What is expected
Write out word for word each line from the one containing "Những điều Trái" through the close of the listing, including both ends. Pictures do not belong in the copy.

Extracted records
------------------------------------
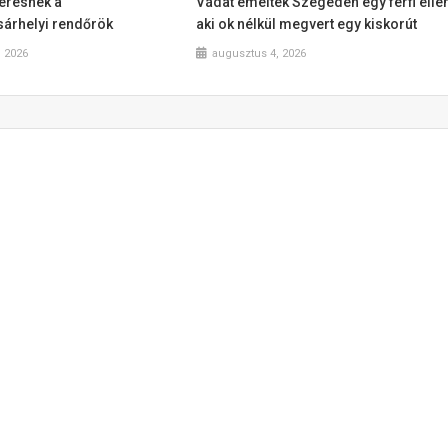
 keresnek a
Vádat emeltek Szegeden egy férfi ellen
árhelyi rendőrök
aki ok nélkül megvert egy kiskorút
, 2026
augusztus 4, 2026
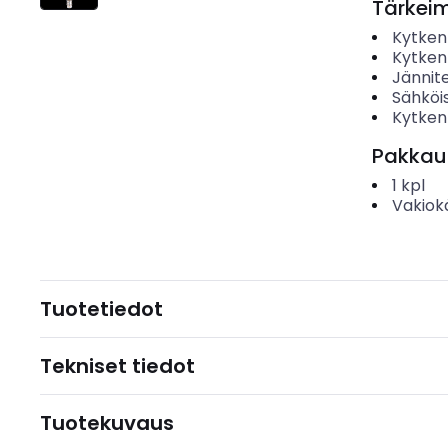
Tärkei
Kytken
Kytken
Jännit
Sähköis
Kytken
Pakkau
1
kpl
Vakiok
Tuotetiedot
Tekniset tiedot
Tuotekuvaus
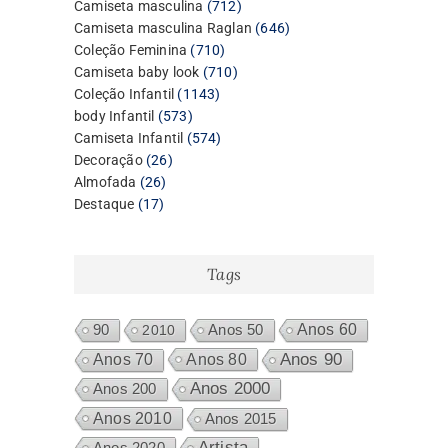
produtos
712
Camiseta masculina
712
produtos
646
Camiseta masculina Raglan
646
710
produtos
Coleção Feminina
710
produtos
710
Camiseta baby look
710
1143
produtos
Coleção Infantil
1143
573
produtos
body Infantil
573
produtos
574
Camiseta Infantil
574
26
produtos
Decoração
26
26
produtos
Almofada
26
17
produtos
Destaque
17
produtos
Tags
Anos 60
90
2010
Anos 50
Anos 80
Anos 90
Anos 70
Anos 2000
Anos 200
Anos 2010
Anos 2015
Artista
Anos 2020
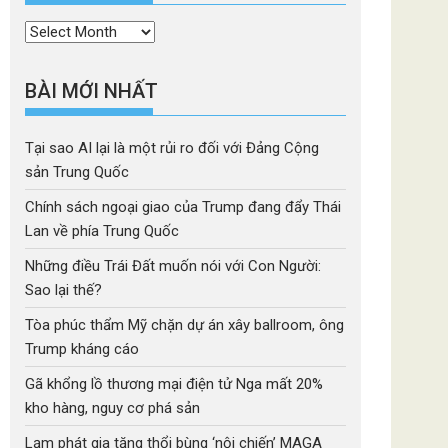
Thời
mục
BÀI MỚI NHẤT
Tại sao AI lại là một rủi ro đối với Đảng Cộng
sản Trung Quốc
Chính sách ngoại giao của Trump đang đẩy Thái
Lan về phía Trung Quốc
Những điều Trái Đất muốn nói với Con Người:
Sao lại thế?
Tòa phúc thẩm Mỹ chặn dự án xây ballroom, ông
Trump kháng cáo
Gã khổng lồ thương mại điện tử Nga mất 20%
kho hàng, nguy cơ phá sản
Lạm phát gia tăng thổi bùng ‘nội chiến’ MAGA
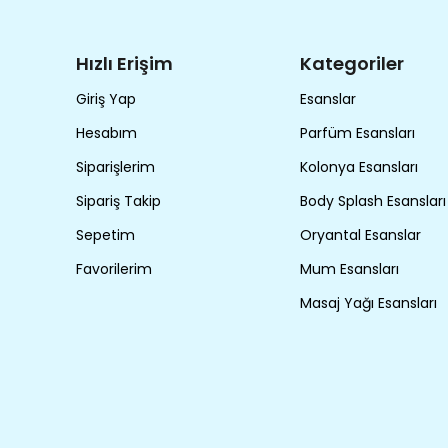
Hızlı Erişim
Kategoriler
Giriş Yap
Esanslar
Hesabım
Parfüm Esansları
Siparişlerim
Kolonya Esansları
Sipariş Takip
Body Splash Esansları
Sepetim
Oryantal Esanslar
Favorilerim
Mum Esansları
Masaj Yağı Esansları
------------------------------------
Output
Những điều Trái Đất muốn nói với Con Người:
Sao lại thế?
Tòa phúc thẩm Mỹ chặn dự án xây ballroom, ông
Trump kháng cáo
Gã khổng lồ thương mại điện tử Nga mất 20%
kho hàng, nguy cơ phá sản
Lạm phát gia tăng thổi bùng ‘nội chiến’ MAGA
Hızlı Erişim
Kategoriler
Giriş Yap
Esanslar
Hesabım
Parfüm Esansları
Siparişlerim
Kolonya Esansları
Sipariş Takip
Body Splash Esansları
Sepetim
Oryantal Esanslar
Favorilerim
Mum Esansları
Masaj Yağı Esansları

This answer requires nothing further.